-- AVAILABLE DATA follows --
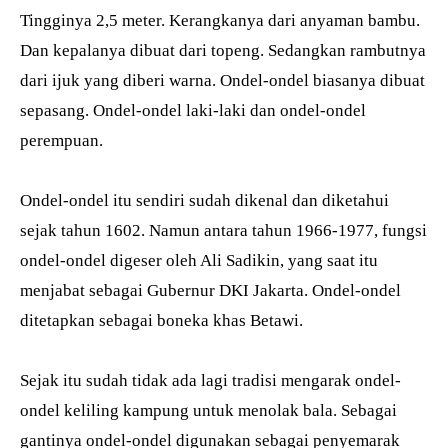
Tingginya 2,5 meter. Kerangkanya dari anyaman bambu.
Dan kepalanya dibuat dari topeng. Sedangkan rambutnya
dari ijuk yang diberi warna. Ondel-ondel biasanya dibuat
sepasang. Ondel-ondel laki-laki dan ondel-ondel
perempuan.
Ondel-ondel itu sendiri sudah dikenal dan diketahui
sejak tahun 1602. Namun antara tahun 1966-1977, fungsi
ondel-ondel digeser oleh Ali Sadikin, yang saat itu
menjabat sebagai Gubernur DKI Jakarta. Ondel-ondel
ditetapkan sebagai boneka khas Betawi.
Sejak itu sudah tidak ada lagi tradisi mengarak ondel-
ondel keliling kampung untuk menolak bala. Sebagai
gantinya ondel-ondel digunakan sebagai penyemarak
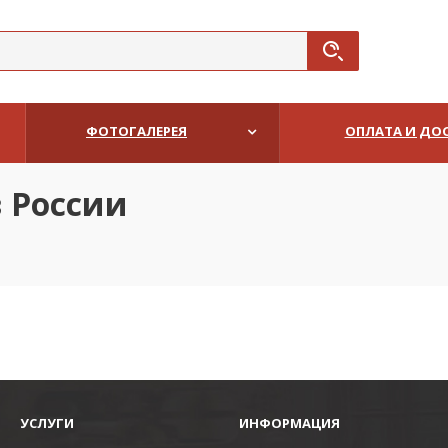
ФОТОГАЛЕРЕЯ
ОПЛАТА И ДО
 России
УСЛУГИ
ИНФОРМАЦИЯ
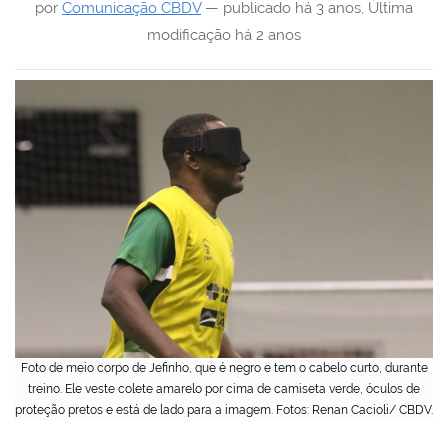
por
Comunicação CBDV
—
publicado
há 3 anos
,
Última
modificação
há 2 anos
Foto de meio corpo de Jefinho, que é negro e tem o cabelo curto, durante
treino. Ele veste colete amarelo por cima de camiseta verde, óculos de
proteção pretos e está de lado para a imagem. Fotos: Renan Cacioli/ CBDV.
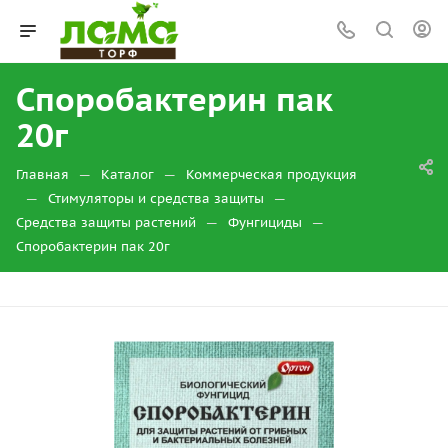
Споробактерин пак
20г
—
—
Главная
Каталог
Коммерческая продукция
—
—
Стимуляторы и средства защиты
—
—
Средства защиты растений
Фунгициды
Споробактерин пак 20г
-- AVAILABLE DATA concluded --
TASK DESCRIPTION =
For the word "dibuat", state the number of lines in the listing that contain it and nothing further.

RESULT BELOW =
2